Obviously this wasn’t shot for the purpose of geologic analysis, but there are some features you can look for and check out during the video when you aren’t blinded by the sun, particularly if you pause it:

-Rapids are shown in order. The transient reach that is paddled begins quickly; the knickzone is not very “leaky,” and there is little warning of what’s coming before you get to the first rapid.

-The run is very intense until the rapid at 6:00. After this, things calm down. There is still plenty of bedrock channel, but more and more small debris collects and produces very shallow and scratchy rapids. These separate larger drops that express what’s left of the incision signal more dynamically.

-The bedrock is charnockite cut by numerous mica-rich shear zones. It’s dull and gray in most shots…

-The very last clip is shot at the Fries Fault. Bedrock changes from charnockite to metasiltstone. Usually there is a quartzite member exposed in this formation, but it’s absent here. This is almost certainly why the Atlantic base level breached the elevated New River basin at this point.

The pattern of basement charnockite thrust directly onto dolomite and shale without quartzite is unusual along strike. It’s also a nice path for low external base level to attack the perched landscape. This 1:500,000 map isn’t perfect at this scale; the stream never bends back into the charnockite. 

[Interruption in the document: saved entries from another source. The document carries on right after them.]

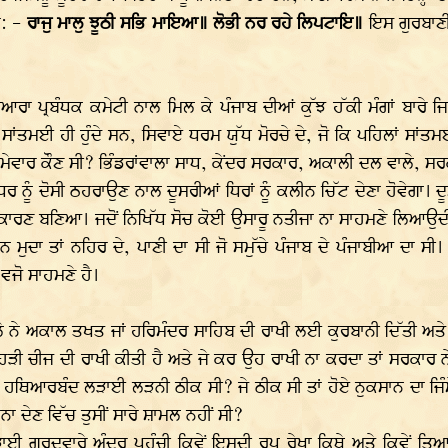
ੈ: -
ਰਾਜੁ ਮਾਲੁ ਝੂਠੀ ਸਭਿ ਮਾਇਆ॥ ਲੋਭੀ ਨਰ ਰਹੇ ਲਿਪਟਾਇ॥
ਇਸ ਗੁਰਬਾਣੀ 
ਦੁਆਰਾ ਪ੍ਰਬੰਧਕ ਕਮੇਟੀ ਨਾਲ ਮਿਲ ਕੇ ਪੰਜਾਬ ਦੀਆਂ ਕੁੱਝ ਹੱਕੀ ਮੰਗਾਂ ਬਾਰੇ 
ੇ ਸਾਂਤਮਈ ਹੀ ਹੁੰਦੇ ਸਨ, ਸਿਵਾਏ ਧਰਮ ਯੁੱਧ ਮੋਰਚੇ ਦੇ, ਜੋ ਕਿ ਪਹਿਲਾਂ ਸਾ
ੰਮੇਵਾਰ ਕੌਣ ਸੀ? ਭਿੰਡਰਾਂਵਾਲਾ ਸਾਧ, ਕੇਂਦਰ ਸਰਕਾਰ, ਅਕਾਲੀ ਦਲ ਵਾਲੇ, ਸਰ
 ਨੂੰ ਦੋਸੀ ਠਹਰਾਉਣ ਨਾਲ ਦੂਸਰੀਆਂ ਧਿਰਾਂ ਨੂੰ ਕਲੀਨ ਚਿੱਟ ਦੇਣਾ ਹੋਵੇਗਾ। 
 ਦਾ ਕਾਰਣ ਬਣਿਆ। ਜਦੋਂ ਨਿਖਿੱਧ ਸੋਚ ਕੋਈ ਉਸਾਰੂ ਨਤੀਜਾ ਨਾ ਸਾਹਮਣੇ ਲਿਆਉ
ੁਦਾ ਤਾਂ ਨਹਿਰ ਦੇ, ਪਾਣੀ ਦਾ ਸੀ ਜੋ ਸਮੁੱਚੇ ਪੰਜਾਬ ਦੇ ਪੰਜਾਬੀਆ ਦਾ ਸ
ਵਜੋ ਸਾਹਮਣੇ ਹੈ।
ਲੇ ਨੇ ਅਕਾਲ ਤਖਤ ਜਾਂ ਹਰਿਮੰਦਰ ਸਾਹਿਬ ਦੀ ਰਾਖੀ ਲਈ ਕੁਰਬਾਨੀ ਦਿੱਤੀ ਅ
ਿਹੜੀ ਚੀਜ ਦੀ ਰਾਖੀ ਕੀਤੀ ਹੈ ਅਤੇ ਜੇ ਕਰ ਉਹ ਰਾਖੀ ਨਾ ਕਰਦਾ ਤਾਂ ਸਰਕਾਰ ਨੇ
 ਹਥਿਆਰਬੰਦ ਲੜਾਈ ਲੜਨੀ ਠੀਕ ਸੀ? ਜੇ ਠੀਕ ਸੀ ਤਾਂ ਹੋਏ ਨੁਕਸਾਨ ਦਾ ਜਿੰਮੇ
ਨਾ ਦੇਣ ਵਿੱਚ ਤੁਸੀਂ ਸਾਰੇ ਸ਼ਾਮਲ ਨਹੀਂ ਸੀ?
ਈ ਗੁਰਦਵਾਰੇ ਅੰਦਰ ਪਹੁੰਚੀ ਕਿਵੇਂ ਇਸਦੀ ਰੂਪ ਰੇਖਾ ਕਿਥੇ ਅਤੇ ਕਿਵੇਂ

-Foliation and joint intersections are a key part of block plucking and thus incision into the bedrock. In addition to steeply-dipping joints, numerous shallower discontinuities cut across foliation to produce rhombic blocks. These have sharp edges even when rounded by water, and are the reason why Bottom Creek is so good at splitting boats.

Vertical joints by the falls; foliation dipping towards me.

Note the sharp flake of rock in the landing zone, and the general “chopped up” nature of the rock at left.

-The low-angle discontinuities likely result from the rock’s proximity to two regional thrusts, the mostly ductile Fries Fault and the brittle Blue Ridge Thrust. Similar rocks away from major thrust structures do not exhibit the complicated discontinuity patterns that intersect at very low angles.

-The steep zone of the gorge alternates between a pure bedrock streambed and accumulations of large boulders that do not move at even the highest flows.

-Foliation plane orientation relative to flow direction controls what individual rapids look like. Downstream-dipping foliation planes locally amplify the incision signal and make huge drops. You can see this in places in the video. Flat or upstream-dipping foliation planes make scratchier, rougher multi-stage drops that usually trap boulders.

Downstream dipping foliation planes in what is probably the rowdiest part of the gorge. We don’t run it (obviously) because all the flow goes the “grate” of logs underneath the chock boulder. 

-Abrasion is also very active, particularly in more micaceous domains. Some rapids are actually a set of coalesced potholes. The potholes may store very large angular tools. I plow into a submerged one of these at 3:52. Fortunately, my well-annealed boat only dented.

Coalesced potholes full of large tools…a small landslide tossed some more in a couple of years ago. Structural control is also at play; note the “hallway” geometry.

-You begin the whitewater run upstream of the leading edge of the incision signal. The stream is alluvial and has floodplains and even swampy areas. The first bedrock quickly appears, though, and it’s on for the next 3 or so kilometers.

-I have probably bled 5 units of blood from my knuckles into this stream.